The old Turkey, in their eyes, was a place where the economy was in shambles — with high inflation, chronic public deficits, poor municipal services and systemic corruption. Most importantly, the military, the guardians of the system, called the shots by toppling or pressuring civilian governments. And as far as foreign policy was concerned, they believed Turkey used to punch below its weight and had almost no regional soft power in the Middle East as a model of Muslim democracy.
Those who don’t buy the rosy picture of today rightly point out that the current state of Turkish democracy in this so-called new Turkey leaves a lot to be desired. Prime Minister Recep Tayyip Erdoğan’s understanding of democracy is indeed based on a simplistic and populist notion of winning elections. His majoritarian and electoral understanding comes at the expense of individual rights and liberties, an independent media and the freedoms of expression and association. The absence of rule of law as well as problems with the separation of the executive, legislative and judicial powers still condemns Turkey to a second-class category among democracies. This is why, under the populist and hegemonic style of Erdoğan, the old type of Turkish authoritarianism (dominated by the military) has been replaced by a “new” one based on the tyranny of the majority and the hegemony of Erdoğan.

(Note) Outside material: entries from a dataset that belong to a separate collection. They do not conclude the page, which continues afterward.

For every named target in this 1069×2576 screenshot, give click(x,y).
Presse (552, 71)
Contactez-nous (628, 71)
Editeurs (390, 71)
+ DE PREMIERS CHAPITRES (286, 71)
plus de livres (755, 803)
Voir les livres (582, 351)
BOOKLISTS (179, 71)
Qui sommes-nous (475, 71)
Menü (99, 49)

What about the economic achievements of the new Turkey? Although it is hard to argue against the fact that the country is a more prosperous place compared to the 1990s, the latest corruption scandals clearly revealed that political networks of tender-fixing, influence-peddling, patronage and cronyism still plagues the Turkish system. Corruption is indeed still systemic in the new Turkey. It is also important to remember that the structural reforms that changed the “old” Turkey, dominated by state-owned enterprises under import substitution, came not with the AKP but thanks to the visionary leadership of Turgut Özal in the second half of the 1980s.

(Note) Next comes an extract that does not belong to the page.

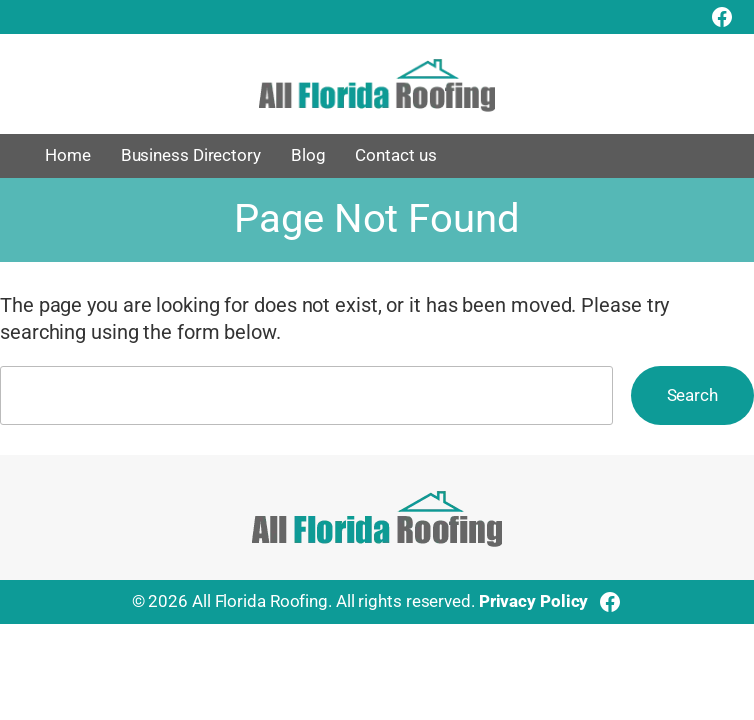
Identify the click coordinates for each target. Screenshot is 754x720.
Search (692, 395)
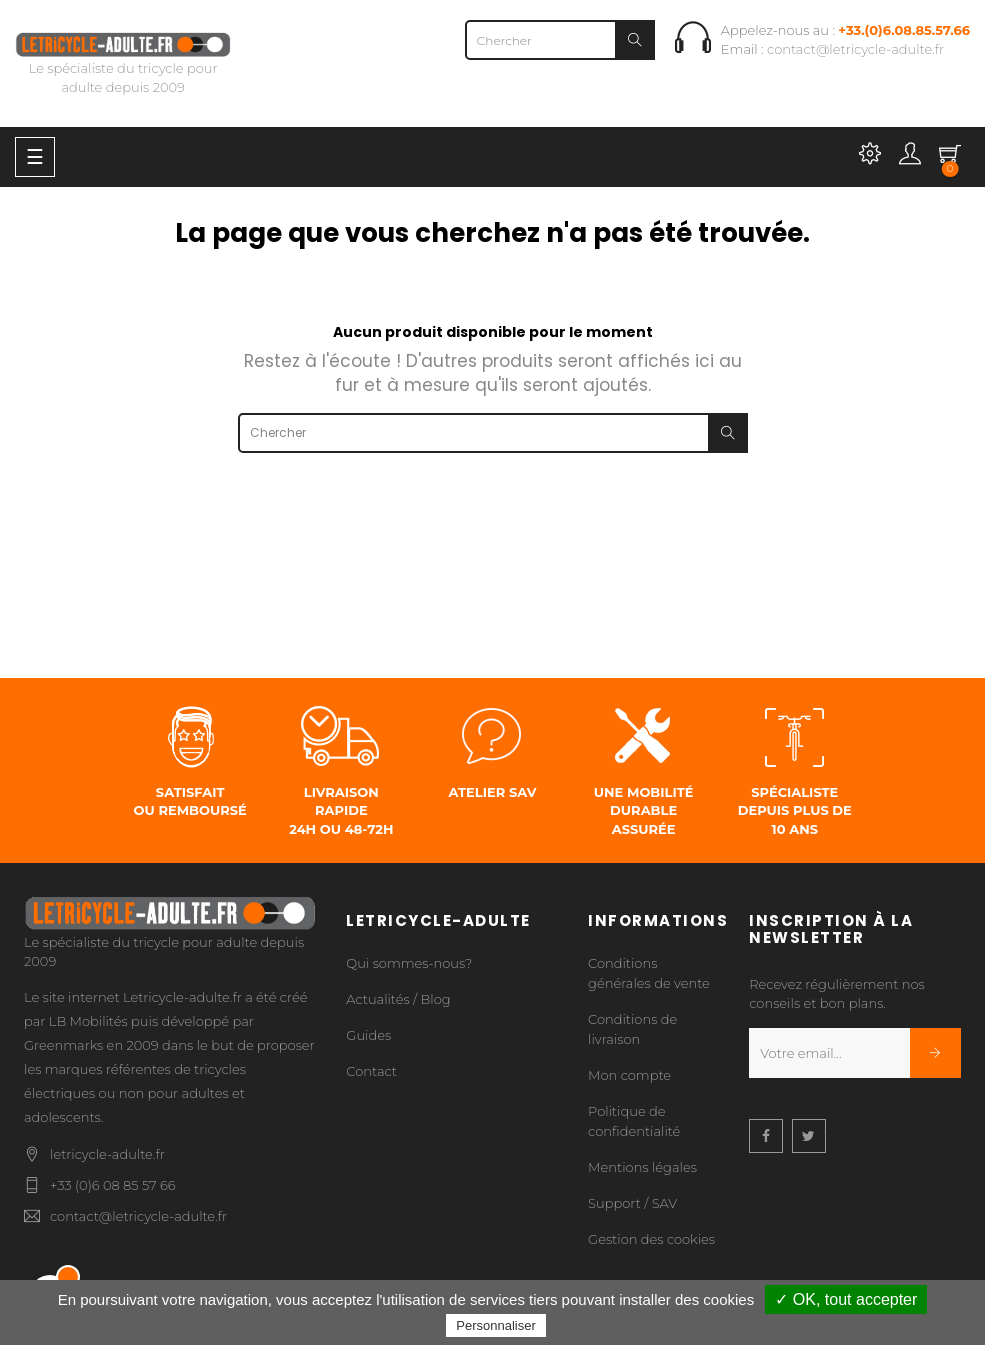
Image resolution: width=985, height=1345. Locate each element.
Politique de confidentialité (634, 1121)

However, those who don’t buy the rosy picture of the new Turkey face an important dilemma. Why is an autocratic Erdoğan still the only hope for solving the Kurdish problem? Everyone agrees that the Kurdish problem is the most daunting challenge facing Turkish democracy. As argued last week, solving the Kurdish problem requires the opposite of what Erdoğan seems to provide: democracy, freedom of speech, rule of law, separation of powers, liberalism, decentralization of decision making and less patriarchal governing structures. The fact that Erdoğan is the best hope of fulfilling such a promise — by negotiating a peace process with the Kurdistan Workers’ Party (PKK) — is indeed a glaring paradox that requires explanation.
Some argue that the peace process with the Kurds is cosmetic, tactical and hollow. They believe Erdoğan calculated in a Machiavellian way that he needs the support of Kurds to get elected to the presidency and to change the system into a presidential one after the AKP wins the next parliamentary elections. But this is a highly risky strategy since winning the Kurdish vote also means losing a significant amount of support from Turkish nationalists — an important segment of the AKP base. Another way to analyze the paradox is to actually believe that Erdoğan is genuine in his willingness to solve the Kurdish problem by adopting a more Ottoman system of multiculturalism and decentralization, where the sultan delegates power to regions.

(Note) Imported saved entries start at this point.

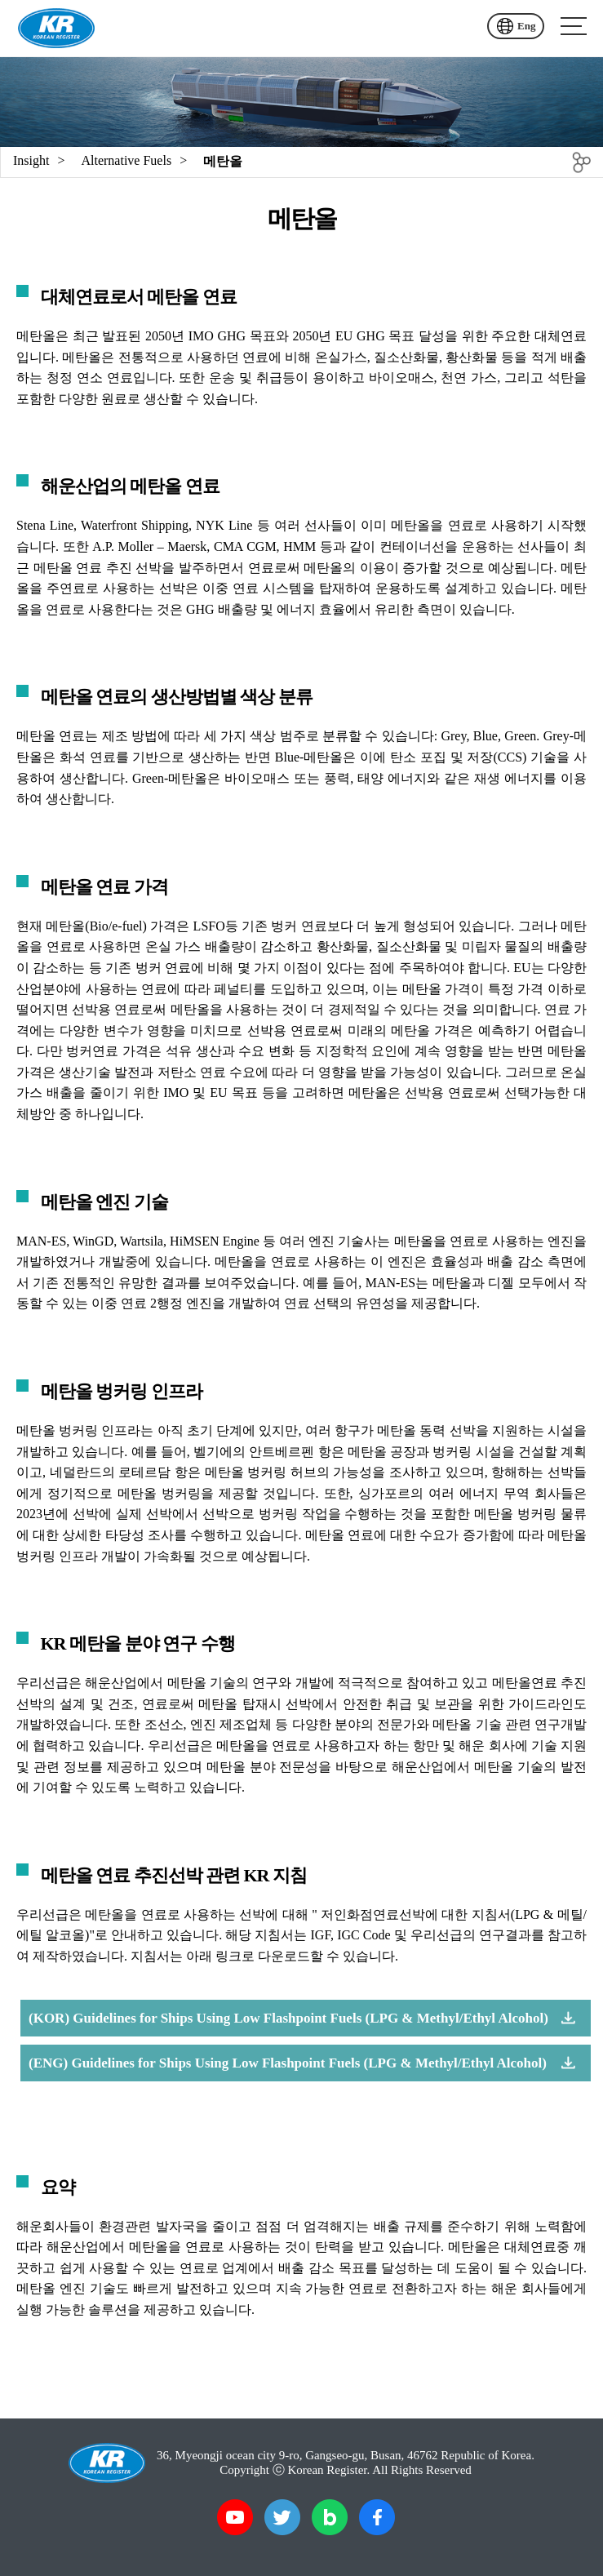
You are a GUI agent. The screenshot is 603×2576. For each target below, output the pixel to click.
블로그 (330, 2517)
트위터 (282, 2517)
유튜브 (235, 2517)
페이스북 (377, 2517)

One should also not underestimate the fact that Erdoğan manages to identify with the victim narrative of the Kurds. He, after all, has a similar narrative of victimhood based on being a pious Muslim under secular Kemalist hegemony. What we may be witnessing in the new Turkey is a coalition of pious Muslims and Kurds taking their revenge on Kemalism. In that sense, the best way to analyze the new Turkey is to remain skeptical of the rosy picture and focus on what post-Kemalism will bring to the country in terms of solving the Kurdish question. The “newness” of Turkey can only be confirmed when a more democratic and multicultural Turkey does emerge and peacefully solves the Kurdish problem in a post-Kemalist context.